А если видишь – то лишь в том случае, когда автор специально указывает на это.
(Подобную грустно-веселую, горько-сладкую прозу, если вспоминать навскидку, в России только Влад Отрошенко умеет делать. Но он с юга, казак – видимо, только южнославянским народам дано это умение. Гоголь опять же…)
В некоторых новеллах Петрович нарочито обнажает прием. Вот человек однажды опознает Богородицу
Вот старик на инвалидной коляске изо дня в день, из года в год просит ставить ему третью часть третьей симфонии Брамса и дирижирует ею. Пятьдесят раз в день. Двести дней в году (пока не кончается курортный сезон). Ему уже много лет, и он сделал это более десяти тысяч раз. Он пытается поговорить с Богом, повторяя одну и ту же идеально выстроенную фразу. Шестиминутный музыкальный фрагмент.
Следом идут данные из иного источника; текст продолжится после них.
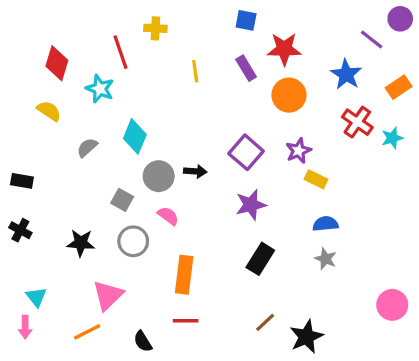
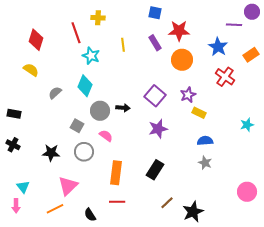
purple line: (372, 39) -> (234, 25), turned -35
cyan star: (100, 89) -> (91, 56), moved
cyan star: (392, 138) -> (247, 125), moved
black rectangle: (260, 259) -> (155, 170), moved

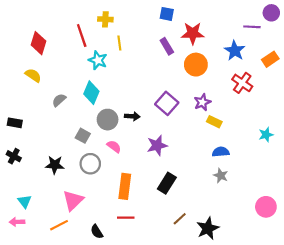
yellow line: (123, 45) -> (119, 43), moved
purple star: (158, 129) -> (157, 145), moved
pink arrow: (16, 206) -> (17, 222), turned 88

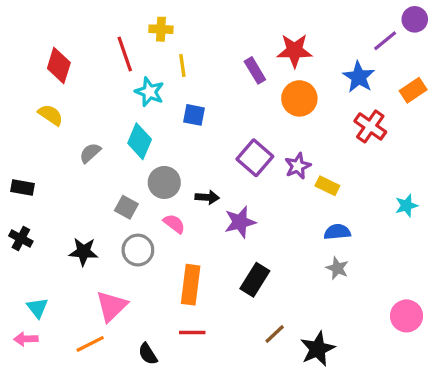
blue square: (167, 14) -> (194, 115), moved
purple line: (252, 27) -> (385, 41), turned -42
purple star: (202, 102) -> (298, 166), moved
black arrow: (132, 116) -> (207, 197), moved

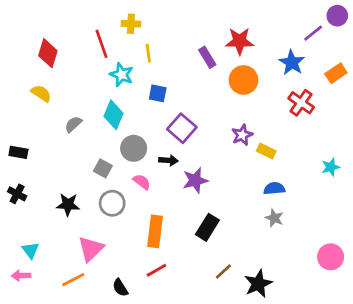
purple square: (255, 158) -> (182, 128), moved
red line: (192, 332) -> (156, 270), turned -30

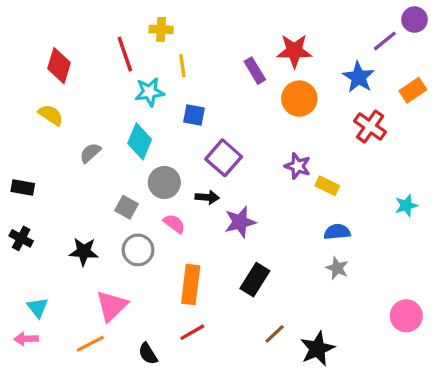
cyan star: (122, 75) -> (150, 92), turned -30
purple star: (242, 135) -> (298, 166), turned -30

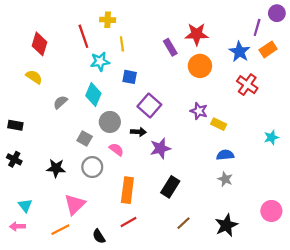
purple line: (385, 41) -> (257, 27), turned -35
orange rectangle: (413, 90) -> (268, 49), moved
black star: (317, 349) -> (226, 225), moved

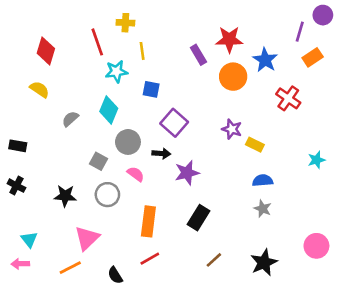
blue star: (240, 52) -> (265, 60), moved

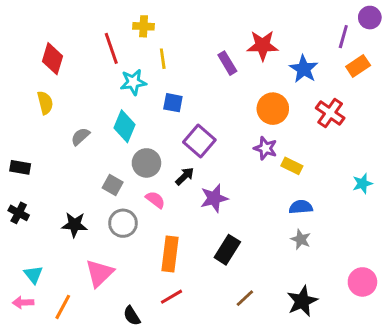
orange circle: (233, 77) -> (273, 109), moved
yellow semicircle: (39, 89) -> (45, 103), turned 42
black arrow: (161, 154) -> (185, 176), turned -48
orange line: (70, 268) -> (63, 307), moved, turned -35

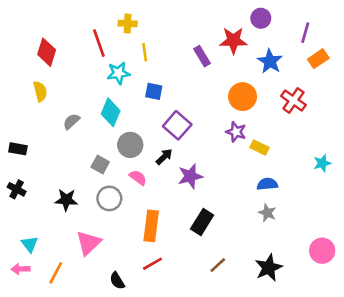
purple circle: (370, 18) -> (261, 18), moved

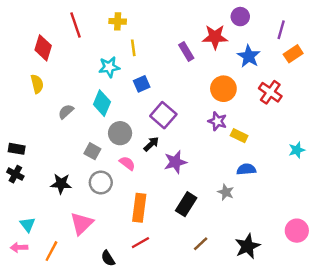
red line: (99, 43) -> (76, 25), moved
blue square: (154, 91) -> (142, 84), turned -35
black rectangle: (18, 149) -> (17, 149), moved
gray star: (267, 213) -> (226, 192), moved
«Маэстро, простите… – спрашивает у старика мальчик. – Скажите только одно. Куда девается столько музыки?»
Прекрасный вопрос. Литературы, кстати, тоже касается.
Леонардо Падура
ПРОЩай, Хемингуэй!
(М. : Астрель, 2010)
Вообще всякая книга с именем Хемингуэя на обложке имеет все шансы если не оказаться популярной, то как минимум быть прочитанной.
«Прощай, Хемингуэй». «Здравствуй, Хемингуэй». «До свидания, Хэм». «И снова здравствуй, Хэм». Видите, уже четыре названия.
Можно еще такие попробовать: «Я убью тебя, Хэм!» Или: «Ты убил меня, Хэм!»
Сразу очень интересно становится и хочется книгу приобрести.
Вот я и приобрел.
Тем более что недавно вышла замечательная, хоть и спорная, биография Хэма в серии «ЖЗЛ» от Максима Чертанова (спорная, потому что Чертанов оказался женщиной и чисто по-женски оттаскал вруна, пьяницу и убийцу больших кошек за бороду); затем вышел новый вариант книжки «Праздник, который всегда с тобой», затем еще одно жизнеописание… В общем, когда все так хорошо начинается, останавливаться не хочется. Давайте нам еще Хэма, он опять в моде.
Падура, испанский писатель, специально для нас написал роман.
Там, если вкратце, годы спустя после смерти Хэма в усадьбе «Вихия», где он жил, нашли труп. Экспертиза показывает, что человека застрелили и убийство произошло сорок лет назад.
Стали вспоминать – и выяснилось, что сорок лет назад, в октябре 1958 года, Хэм неожиданно покинул усадьбу «Вихия» и на Кубу больше не возвращался. А ведь так любил Кубу, так любил.
Первая версия, она же самая интересная, – человека убил сам Хэм или кто-то из его слуг. Но лучше он сам, потому что так и веселей, и трагичней одновременно.
Теперь надо разобраться с трупом. Будет совсем хорошо, если труп окажется давно пропавшим сотрудником американских спецслужб.
Всякий, кто читал биографию Хэма, знает, что у того в последние годы жизни была мания преследования: он был уверен, что его пасут. Иногда это даже служит поводом для шуток над покойным писателем – вот, мол, допился до чертиков, – потому что, как всем известно, за писателями могли следить только ужасные советские спецслужбы, а вот прекрасные американские спецслужбы такого себе никогда не позволяли. Живет себе нобелевский лауреат на Кубе, устраивает соревнования для Фиделя Кастро по ловле рыбы, критикует американских президентов, контактирует с послами из СССР – это все ноу проблем. Это его частная жизнь.